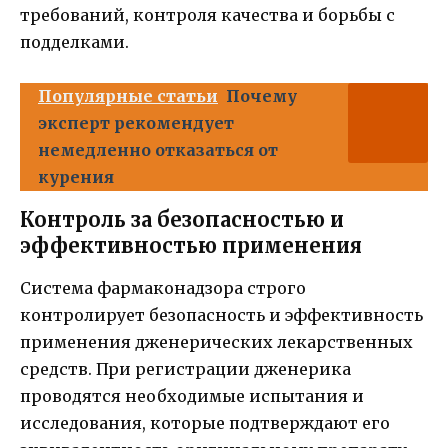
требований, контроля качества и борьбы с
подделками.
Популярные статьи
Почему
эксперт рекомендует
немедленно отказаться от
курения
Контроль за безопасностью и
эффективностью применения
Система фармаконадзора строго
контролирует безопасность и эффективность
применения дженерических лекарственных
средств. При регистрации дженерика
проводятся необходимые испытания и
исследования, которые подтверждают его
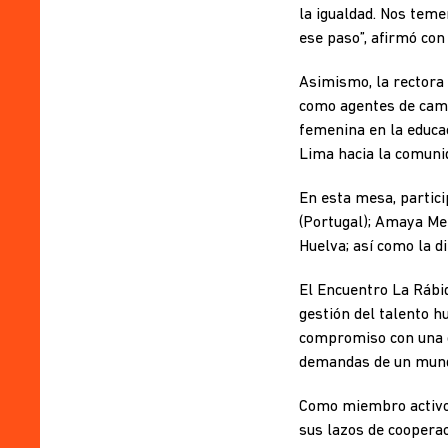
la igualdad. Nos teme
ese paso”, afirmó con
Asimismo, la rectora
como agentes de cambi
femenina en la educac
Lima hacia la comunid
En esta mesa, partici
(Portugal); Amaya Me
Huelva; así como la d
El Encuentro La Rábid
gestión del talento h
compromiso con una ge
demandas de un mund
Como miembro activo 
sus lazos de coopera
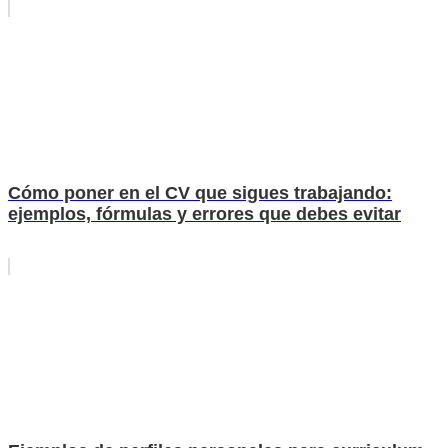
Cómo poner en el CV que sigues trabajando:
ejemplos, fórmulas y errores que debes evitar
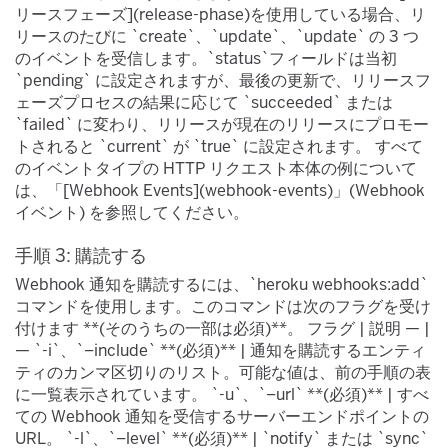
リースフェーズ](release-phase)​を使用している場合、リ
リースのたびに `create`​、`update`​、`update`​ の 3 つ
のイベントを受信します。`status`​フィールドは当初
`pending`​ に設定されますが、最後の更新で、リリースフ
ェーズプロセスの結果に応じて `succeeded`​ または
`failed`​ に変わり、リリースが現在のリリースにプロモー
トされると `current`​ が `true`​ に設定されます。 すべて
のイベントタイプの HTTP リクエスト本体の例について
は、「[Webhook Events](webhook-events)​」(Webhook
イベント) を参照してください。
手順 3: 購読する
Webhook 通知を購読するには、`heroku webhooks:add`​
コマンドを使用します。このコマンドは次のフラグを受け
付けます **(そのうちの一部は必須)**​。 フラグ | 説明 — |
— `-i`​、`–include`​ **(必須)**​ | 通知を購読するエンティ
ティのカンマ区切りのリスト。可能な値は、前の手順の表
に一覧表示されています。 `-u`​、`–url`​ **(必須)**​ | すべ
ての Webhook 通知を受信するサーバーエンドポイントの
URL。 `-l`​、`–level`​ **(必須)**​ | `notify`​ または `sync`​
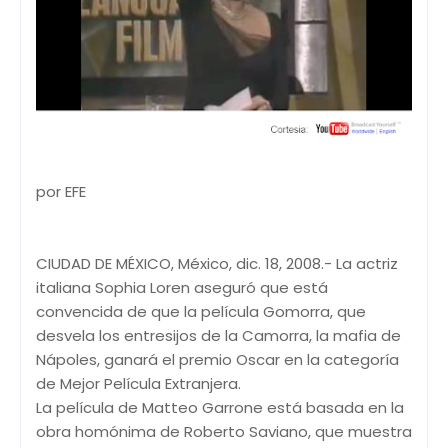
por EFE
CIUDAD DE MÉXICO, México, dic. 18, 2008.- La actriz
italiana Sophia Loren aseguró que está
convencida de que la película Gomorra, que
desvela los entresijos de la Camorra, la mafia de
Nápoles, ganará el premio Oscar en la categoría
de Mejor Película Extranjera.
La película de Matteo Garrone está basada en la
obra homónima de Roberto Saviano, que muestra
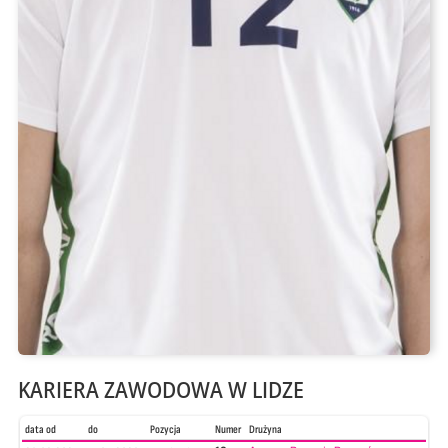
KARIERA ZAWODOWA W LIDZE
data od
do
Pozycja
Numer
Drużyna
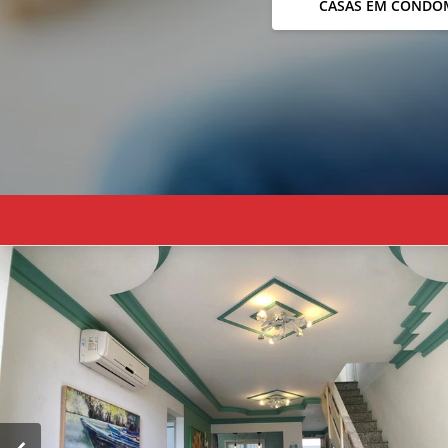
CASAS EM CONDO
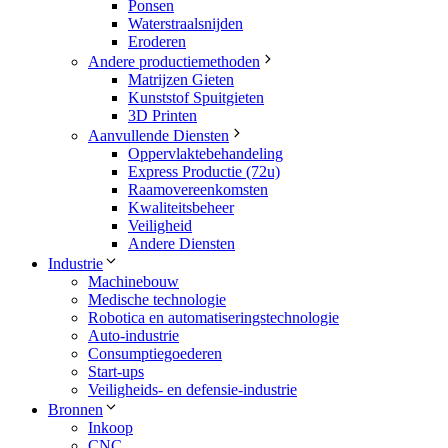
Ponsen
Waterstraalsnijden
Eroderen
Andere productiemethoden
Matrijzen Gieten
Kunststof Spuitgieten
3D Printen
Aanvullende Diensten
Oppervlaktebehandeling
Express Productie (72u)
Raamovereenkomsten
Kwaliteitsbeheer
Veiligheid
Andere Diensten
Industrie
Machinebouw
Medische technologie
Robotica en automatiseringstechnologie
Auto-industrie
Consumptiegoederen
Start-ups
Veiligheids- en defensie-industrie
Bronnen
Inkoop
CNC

──────────

◆ WHAT TO WORK ON: Whenever a line of the records holds the string "Diensten", pick it out and copy it.

◆ SOLUTION FOR THIS TASK:
Aanvullende Diensten
Andere Diensten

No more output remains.